- Born: 9 April 1893 Perth, Scotland
- Died: 20 July 1980 (aged 87) Dumfries, Scotland
- Known for: Sculpture
- Awards: Guthrie Award, 1920 (joint winner)

= Kate Campbell Muirhead =

Scottish sculptor (1893–1980)

Kate Campbell Muirhead (9 April 1893 – 20 July 1980) was a Scottish sculptor, born in Perth. She won the first Guthrie Award in 1920 with her work, the portrait bust Elizabeth. As Muirhead got older she moved into painting rather than sculpture.

==Life==

Kate Campbell Muirhead was born in Perth to parents George Muirhead (8 May 1861 - 28 December 1945) and Elizabeth Campbell Farquharson (17 February 1861 - 8 November 1948). They had married on 30 June 1892 in Perth. Her father was a painter and decorator for J. Muirhead and Sons. The 'J. Muirhead' was George's grandfather John Muirhead (born 1803).

Kate went to school, she was admitted to Sharp's Institution, Perth on 20 November 1899. There she was encouraged in Art by the Art Master Mr. Smeaton. After school she went to the Edinburgh College of Art.

In Edinburgh she stayed at Shandwick Place. On 24 April 1924 she married George Stalker Nicoll (12 October 1892 - 13 May 1953). He was a medical student at the university. They had two sons Alasdair and Angus.

Before the Second World War, the family moved to Exeter in Devon. George died in 1953, and Kate then moved back to Scotland, staying in Gatehouse of Fleet, first with her son at Low Barlay, then at East Neilson, then to her last home at Bogside.

==Art==

Importantly, she received a travel scholarship with the Edinburgh College of Art in 1915 (which allowed her to study in London, sketch monuments, and develop her sculptural style). With the First World War ongoing and ruling out travel to continental Europe, Muirhead went to London. She went round the city sketching tombs and monuments; reportedly this helped her sculpture develop.

She worked with James Pittendrigh Macgillivray in his Edinburgh studio from 1914 to 1924.

Muirhead exhibited at the Royal Scottish Academy 6 times:- in 1914 (1 work), 1919 (2 works), 1920 (3 works) - when she won the first Guthrie Award - 1921 (1 work), 1923 (3 works) and 1924 (2 works).

She exhibited at the Royal Glasgow Institute of the Fine Arts 3 times between 1919 and 1923.

The bust with which she won the Guthrie Award in 1920 was a portrait of Elizabeth Murray Usher. Elizabeth became a Laird of Gatehouse of Fleet when she inherited 40,000 acres on her father's death in 1924. Muirhead's son Angus later became a farm manager at Low Barlay, Gatehouse before he got a Government post in Northern Rhodesia.

Her Guthrie Award win when she was around 27, the first win of the award, was a joint win with David Macbeth Sutherland. The award rules later solidified so that only under 35s could win the award. Sutherland with his early win is the only over 35 year old to win the award, as he was around 37 when he won the award.

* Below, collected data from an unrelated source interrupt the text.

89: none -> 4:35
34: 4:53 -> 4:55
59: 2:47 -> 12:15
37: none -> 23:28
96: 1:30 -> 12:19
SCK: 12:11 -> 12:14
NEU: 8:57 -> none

On moving to England, her art career lulled; but when she returned to Scotland she began exhibiting again. As she got older she moved away from sculpture and into painting. She exhibited at the RSA in 1960.

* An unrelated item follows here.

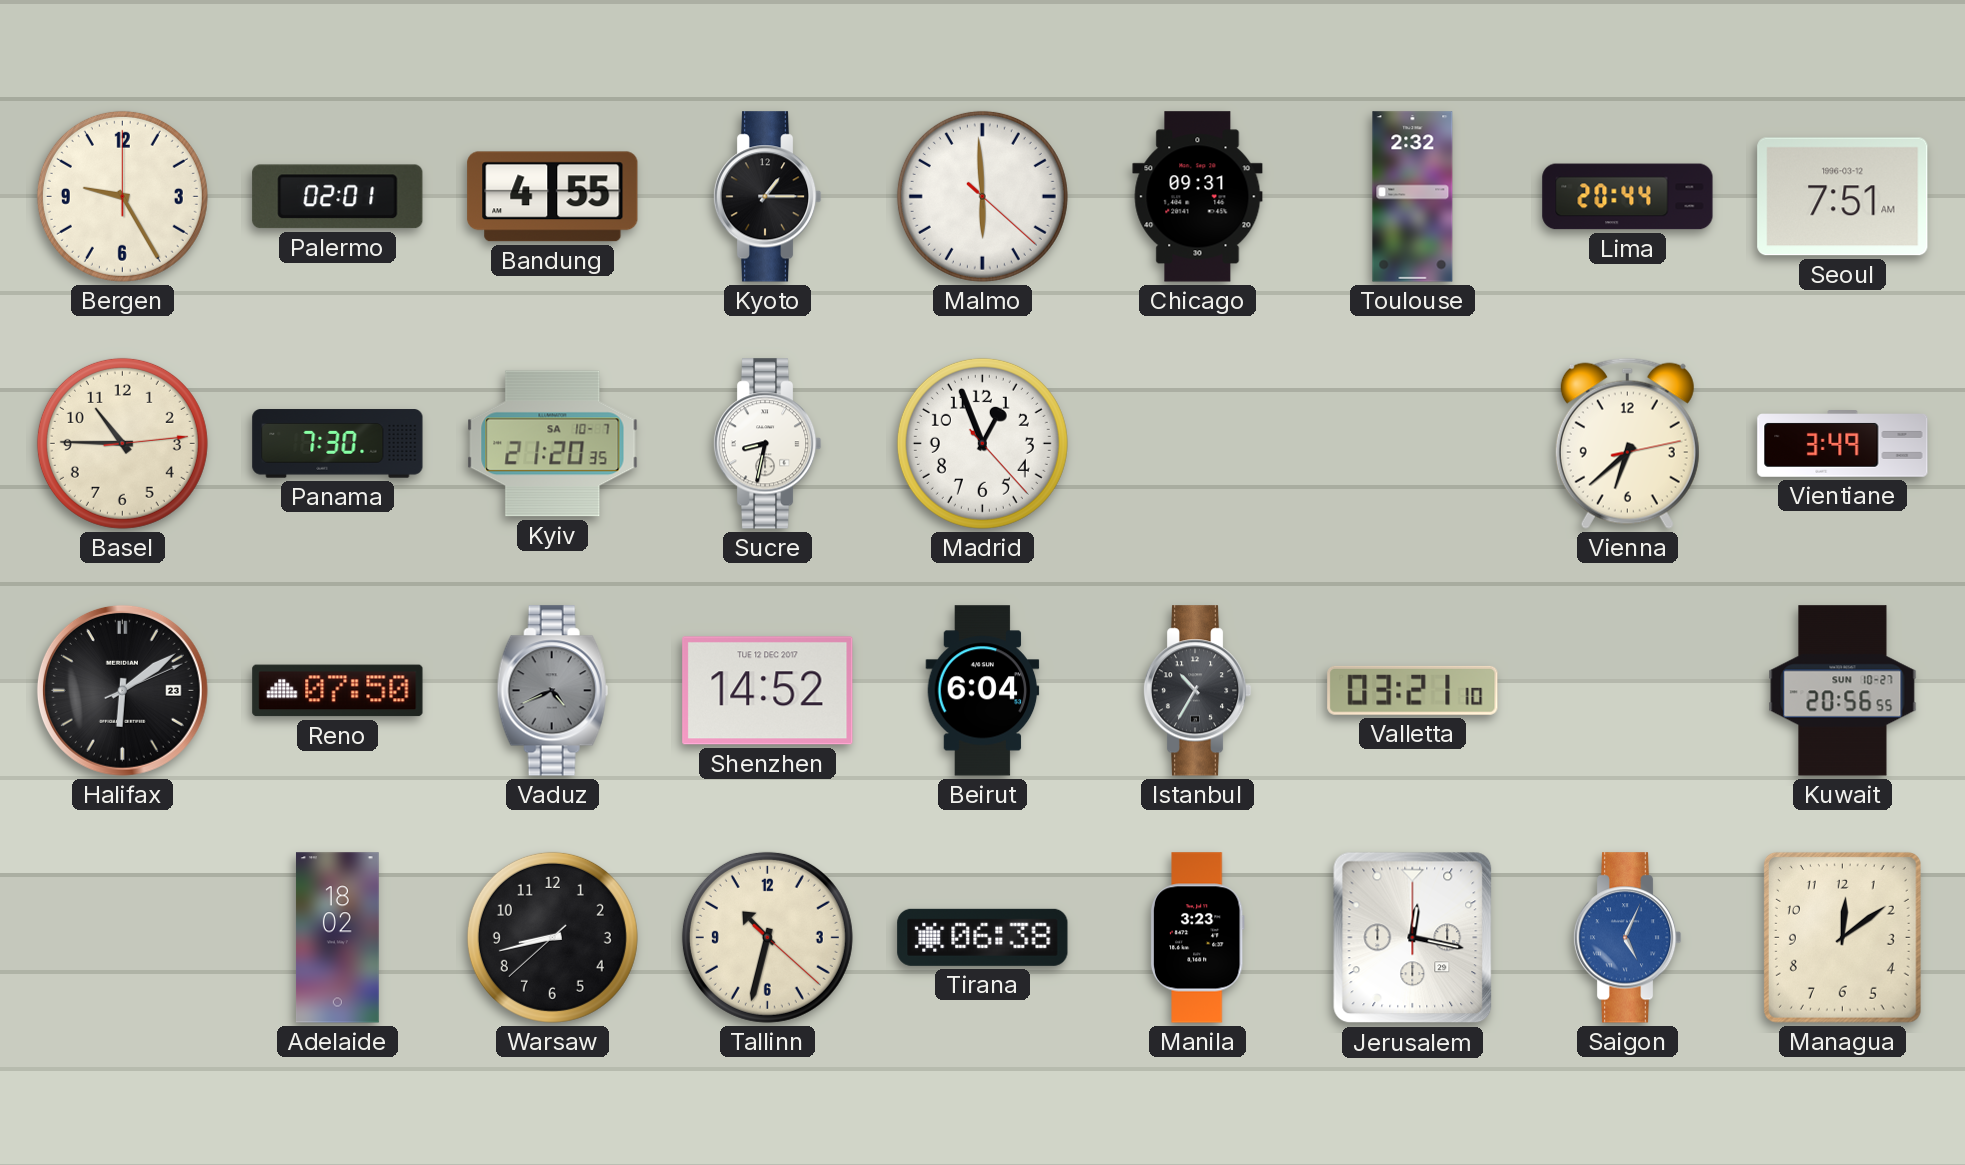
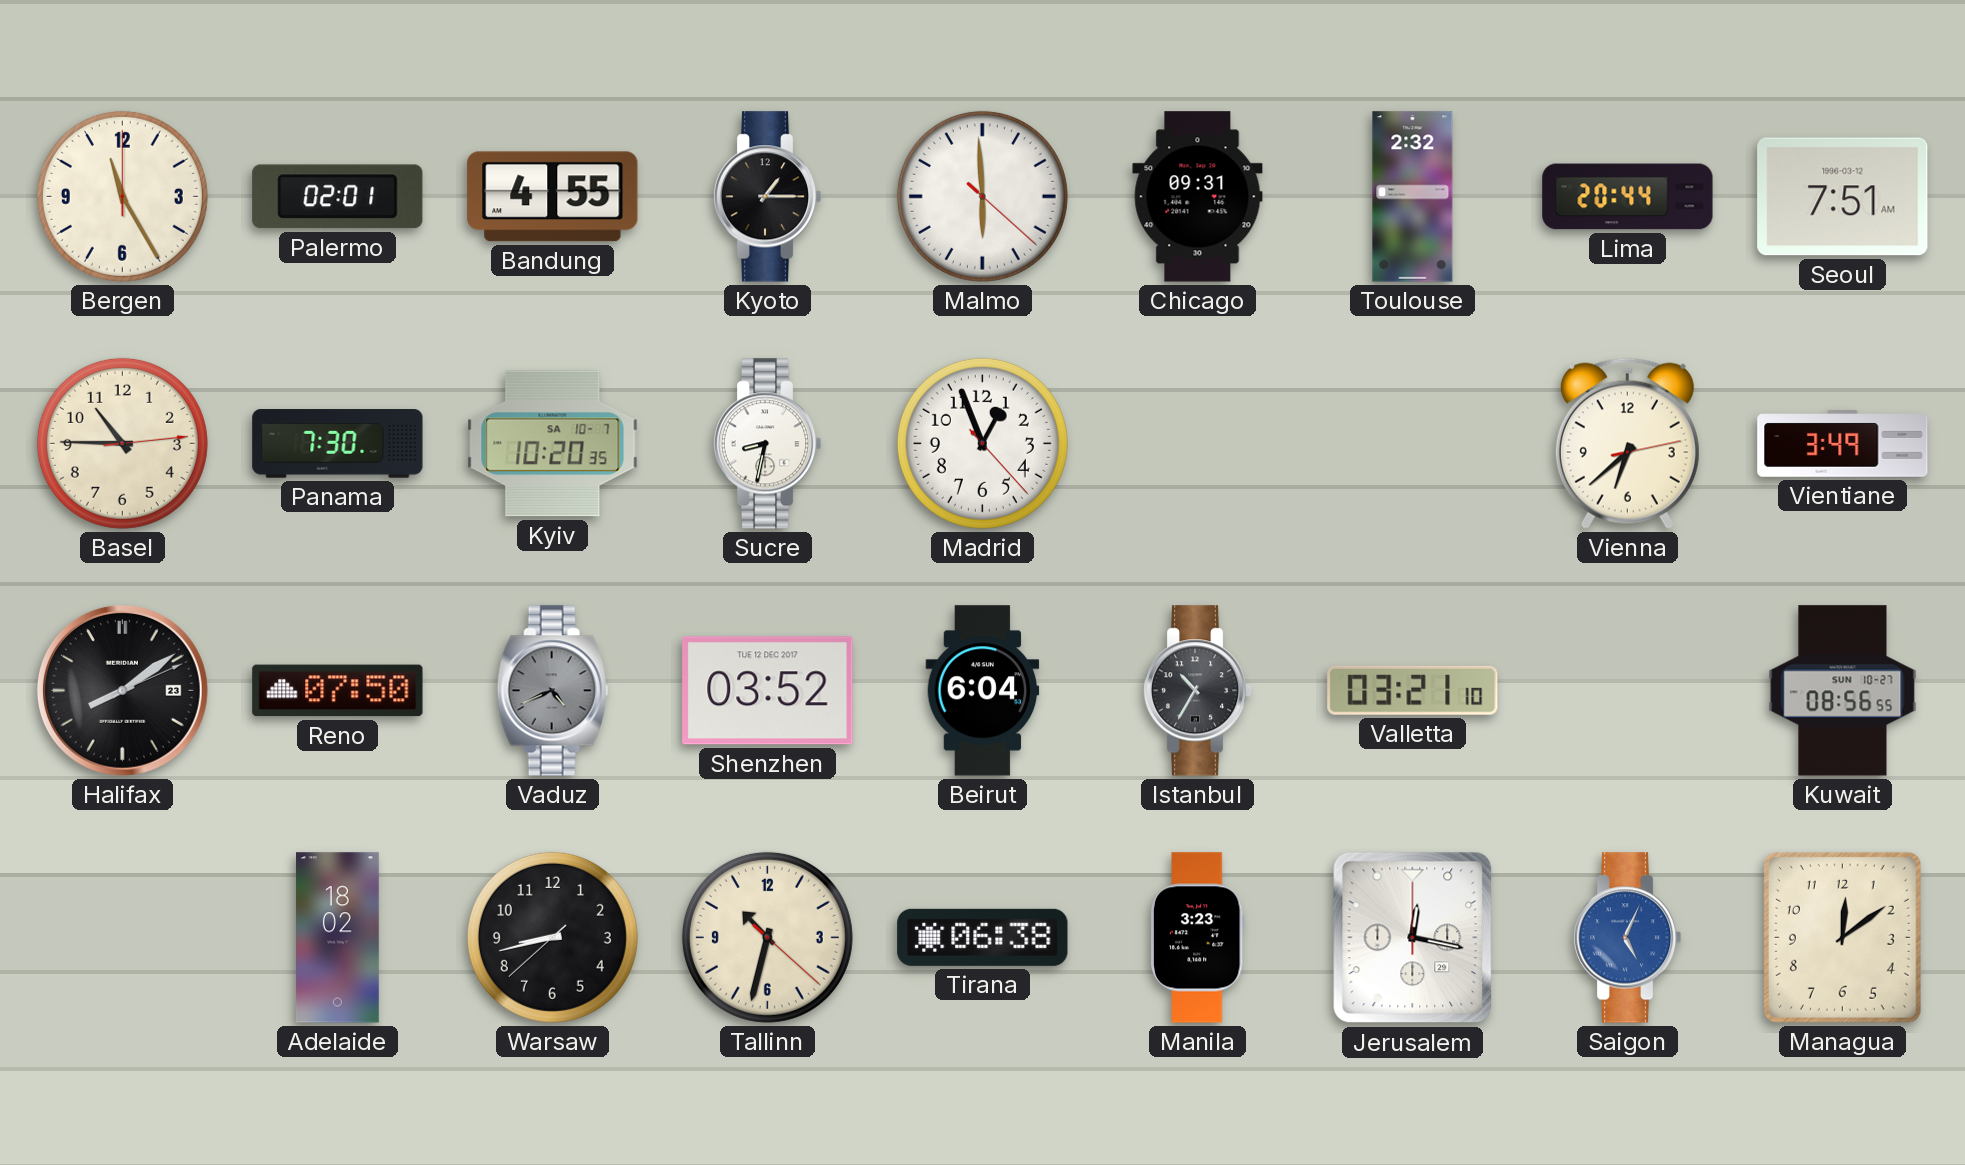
Bergen: 9:25 -> 11:25
Kyiv: 21:20 -> 10:20
Halifax: 6:09 -> 8:09
Shenzhen: 14:52 -> 03:52
Kuwait: 20:56 -> 08:56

Her son Angus stayed in Zambia; and Muirhead went there to see him. While there she painted natives at work in the fields.

Muirhead exhibited her work locally at the Dumfries and Galloway Fine Arts Society at Gracefield Art Gallery; and at the Harbour Cottage Gallery in Kirkcudbright.

==Death==

Muirhead died on the 20 July 1980. She died in Dumfries and Galloway Royal Infirmary.

Her memorial service was on 28 October 1980 at Bogside, Planetree Park, Gatehouse of Fleet.

==Works==

There is a bronze bust of Elizabeth Murray Usher in the Murray Arms hotel in Gatehouse of Fleet.

The Victoria and Albert Museum has photographs of three of her busts.

The Stewartry Museum has a painting Still Life With Cactus.

A self-portrait painting is in the Gracefield Arts Collection in Dumfries.